In 1849, Louis Pasteur resolved a problem concerning the nature of tartaric acid.^[৫] A solution of this compound derived from living things (to be specific, wine lees) rotates the plane of polarization of light passing through it, but tartaric acid derived by chemical synthesis has no such effect, even though its reactions are identical and its elemental composition is the same. Pasteur noticed that the crystals come in two asymmetric forms that are mirror images of one another. Sorting the crystals by hand gave two forms of the compound: Solutions of one form rotate polarized light clockwise, while the other form rotate light counterclockwise. An equal mix of the two has no polarizing effect on light. Pasteur deduced that the molecule in question is asymmetric and could exist in two different forms that resemble one another as would left- and right-hand gloves, and that the organic form of the compound consists of purely the one type.

In 1874, Jacobus Henricus van 't Hoff^[৬] and Joseph Achille Le Bel^[৭] independently proposed that this phenomenon of optical activity in carbon compounds could be explained by assuming that the 4 saturated chemical bonds between carbon atoms and their neighbors are directed towards the corners of a regular tetrahedron. If the 4 neighbors are all different, then there are two possible orderings of the neighbors around the tetrahedron, which will be mirror images of each other. This led to a better understanding of the three-dimensional nature of molecules.

In 1945, Charles William Bunn^[৮] predicted optical activity of achiral structures, if the wave's propgation direction and the achiral structure form an experimental arrangement that is different from its mirror image. Such optical activity due to extrinsic chirality was observed in the 1960s in liquid crystals.^{[৯][১০]}

In 1950, Sergey Vavilov^[১১] predicted optical activity that depends on the intensity of light and the effect of nonlinear optical activity was observed in 1979 in lithium iodate crystals.^[১২]

Optical activity is normally observed for transmitted light, however, in 1988, M. P. Silverman discovered that polarization rotation can also occur for light reflected from chiral substances.^[১৩] Shortly after, it was observed chiral media can also reflect left-handed and right-handed circularly polarized waves with different efficiencies.^[১৪] These phenomena of specular circular birefringence and specular circular dichroism are jointly known as specular optical activity. Specular optical activity is very weak in natural materials.

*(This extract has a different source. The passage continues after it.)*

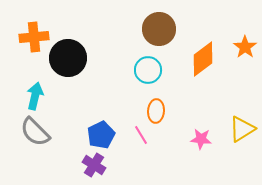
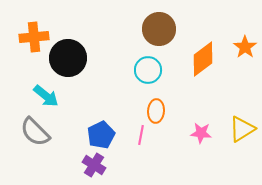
cyan arrow: moved 11 px right; rotated 116 degrees clockwise
pink line: rotated 42 degrees clockwise
pink star: moved 6 px up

In 1898 Jagadish Chandra Bose described the ability of twisted artificial structures to rotate the polarization of microwaves.^[১৫] Since the early 21st century, the development of artificial materials has led to the prediction^[১৬] and realization^{[১৭][১৮]} of chiral metamaterials with optical activity exceeding that of natural media by orders of magnitude in the optical part of the spectrum. Extrinsic chirality associated with oblique illumination of metasurfaces lacking two-fold rotational symmetry has been observed to lead to large linear optical activity in transmission^[১৯] and reflection^[২০], as well as nonlinear optical acitvity exceeding that of lithium iodate by 30 million times.^[২১]

তথ্যসূত্র

1. Arago (1811) "Mémoire sur une modification remarquable qu'éprouvent les rayons lumineux dans leur passage à travers certains corps diaphanes et sur quelques autres nouveaux phénomènes d'optique" (Memoir on a remarkable modification that light rays experience during their passage through certain translucent substances and on some other new optical phenomena), Mémoires de la classe des sciences mathématiques et physiques de l'Institut Impérial de France, 1st part : 93–134.
2. Herschel, J.F.W. (1820) "On the rotation impressed by plates of rock crystal on the planes of polarization of the rays of light, as connected with certain peculiarities in its crystallization," Transactions of the Cambridge Philosophical Society, 1 : 43–51.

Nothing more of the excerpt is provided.